I didn't use them at all because I thought they would be way overpowered. 
You can buy a ridiculous amount of tungsten and other materials for relatively few ration seals.


----------



## Sarcastic Coffeecup (Jul 4, 2013)

Demensa said:


> That annoyed me too...
> 
> Also, did you use any of the ration seals to buy anything?
> I didn't use them at all because I thought they would be way overpowered.
> You can buy a ridiculous amount of tungsten and other materials for relatively few ration seals.


I never even tried to find a way to use them. In the end I think I had closer to 150 seals


----------



## Dreythalion (Jul 16, 2013)

Currently finished the above list of games in addition to my yearly play through of some good old games.
List is as follows:
Castlevania: SOTN
Dark Souls (Finally!)
Ecco 1 and 2
Lightening Force (Thunder Force 4 for anyone outside of the U.S.)
Thunder Force 3
Super Metroid (Under 3 hours again with 100% items.)
and a few others, what I'm playing now? Skies of Arcadia on my DC and some Smite.
Small Edit: -facepalm- I forgot the game me and my mom used to play together Life Force.


----------



## Taralack (Jul 16, 2013)

Finished Dead Space 2 the other day.


----------



## iconmaster (Jul 16, 2013)

I just finished OFF recently.

Oh my god. Oh... My god, the ending. I was practically crying there.


----------



## Judge Spear (Jul 16, 2013)

I failed once, but I got my 1CC of Battle Bakraid. I believe I was somewhere around 14,000,000+ points.

I'm so happy. That game had some swift bullet patterns I'm surprised I dodged my first try. 
I finally saw the end of Cho Ren Sha also.


----------



## Ansitru (Jul 16, 2013)

Trine and To The Moon.
To The Moon is amazing. Dem feels. q u q


----------



## Dreythalion (Jul 18, 2013)

Just finished G-Darius without dying.


----------



## TransformerRobot (Jul 18, 2013)

Recently finished Megaman X for the second time.


----------



## Sarcastic Coffeecup (Jul 19, 2013)

Finished playing Womb Raider.
I quite liked it.


----------



## Judge Spear (Jul 19, 2013)

Dreythalion said:


> Just finished G-Darius without dying.



YOU FANCY!!!!

Which route?


----------



## Taralack (Jul 28, 2013)

Just finished PMD: Gates to Infinity, including the postgame. Of which it had practically nothing to speak of compared to the previous two PMD games, which left a very sour taste in my mouth.


----------



## Stratelier (Jul 28, 2013)

It wasn't as epic, sure, but it did have some charm to it.


----------



## Taralack (Jul 28, 2013)

Stratadrake said:


> It wasn't as epic, sure, but it did have some charm to it.

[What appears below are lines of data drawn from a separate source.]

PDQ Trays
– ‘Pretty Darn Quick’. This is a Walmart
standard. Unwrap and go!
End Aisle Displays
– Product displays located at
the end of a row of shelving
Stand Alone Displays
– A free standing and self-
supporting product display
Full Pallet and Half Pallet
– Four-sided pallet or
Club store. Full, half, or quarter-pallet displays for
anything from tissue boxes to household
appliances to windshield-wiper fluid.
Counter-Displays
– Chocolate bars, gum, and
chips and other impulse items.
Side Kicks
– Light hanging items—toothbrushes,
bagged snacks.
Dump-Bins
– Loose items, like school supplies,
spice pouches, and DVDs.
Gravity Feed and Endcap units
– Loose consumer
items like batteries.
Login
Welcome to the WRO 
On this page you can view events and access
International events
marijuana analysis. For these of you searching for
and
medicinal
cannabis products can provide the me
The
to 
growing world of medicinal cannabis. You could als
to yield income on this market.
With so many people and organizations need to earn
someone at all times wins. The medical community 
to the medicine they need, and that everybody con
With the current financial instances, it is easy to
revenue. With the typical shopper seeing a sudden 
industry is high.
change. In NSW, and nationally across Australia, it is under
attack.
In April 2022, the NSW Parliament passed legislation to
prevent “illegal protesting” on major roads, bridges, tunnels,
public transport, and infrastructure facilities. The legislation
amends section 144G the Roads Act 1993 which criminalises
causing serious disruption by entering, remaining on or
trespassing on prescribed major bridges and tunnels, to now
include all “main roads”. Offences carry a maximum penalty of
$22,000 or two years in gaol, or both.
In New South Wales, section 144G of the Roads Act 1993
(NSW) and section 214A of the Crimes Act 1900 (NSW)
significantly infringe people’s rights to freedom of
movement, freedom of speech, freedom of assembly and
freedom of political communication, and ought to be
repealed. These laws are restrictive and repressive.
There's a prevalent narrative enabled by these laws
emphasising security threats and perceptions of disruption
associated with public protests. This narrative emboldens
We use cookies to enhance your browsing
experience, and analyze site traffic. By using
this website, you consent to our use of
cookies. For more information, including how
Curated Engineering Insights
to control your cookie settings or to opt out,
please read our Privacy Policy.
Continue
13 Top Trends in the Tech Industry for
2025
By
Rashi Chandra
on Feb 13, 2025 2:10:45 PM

I did like the improved graphics, though the UI took me a while to get used to. The ending got me crying though, which the other two didn't...


----------



## Ketsuo (Jul 28, 2013)

Finally finished Project X Zone for 3DS and I have to say the game ended up being kind of lame.


----------



## Cain (Jul 29, 2013)

I just finished pretty much all of To The Moon in a single sitting.

To say the least, it's magnificently beautiful and it's left me in tears at a lot of moments, especially sobbing through the last 10-15 minutes. It's beautiful.

I recommend everyone to play this indie game. It might be a bit weird control-wise sometimes, but it completely makes up for it. It combines those moments of comedy, romance, seriousness and just...I can't describe it. It's beautiful. The only word I can use. And I almost never use it.

It's beautiful.


----------



## NerdyMunk (Aug 20, 2013)

The Last of Us.


----------



## MasterCrazy (Aug 20, 2013)

Bioshock Infinite. Really great, but I've yet to finish the DLC.


----------



## DrDingo (Aug 28, 2013)

Borderlands 2. It's not over yet for me though, I got the Ultimate Vault Hunter DLC so I can play from the beginning with the same items as I had when I completed the game, then face super-powerful enemies and get some more badass loot.


----------



## JethroLerrael (Aug 30, 2013)

TransformerRobot said:


> Recently finished Megaman X for the second time.


Just beat that myself for the first time after getting ahold of a copy. Revenge is so delicious! Waited like 19 years to beat it.

oh and a 2 hour 11 minute 30% run of metroid prime on hardmode while drunk off my tail. I'll tell you what, that game is balls hard on hardmode when you are in the right mind, that shiz is cray when you arent


----------



## Kid Boruto (Aug 30, 2013)

I recently completed the main storylines for *Borderlands 1 (PS3)*, *Final Fantasy XIII (PS3)*, *Resident Evil 6 (PS3)*, and *Uncharted 3: Drake's Deception (PS3)*.


----------



## Kidades (Aug 31, 2013)

GTA III and Dracula 4

Gta 3 was so damn annoying, especially after completing SA right before. It is the hardest GTA I played so far.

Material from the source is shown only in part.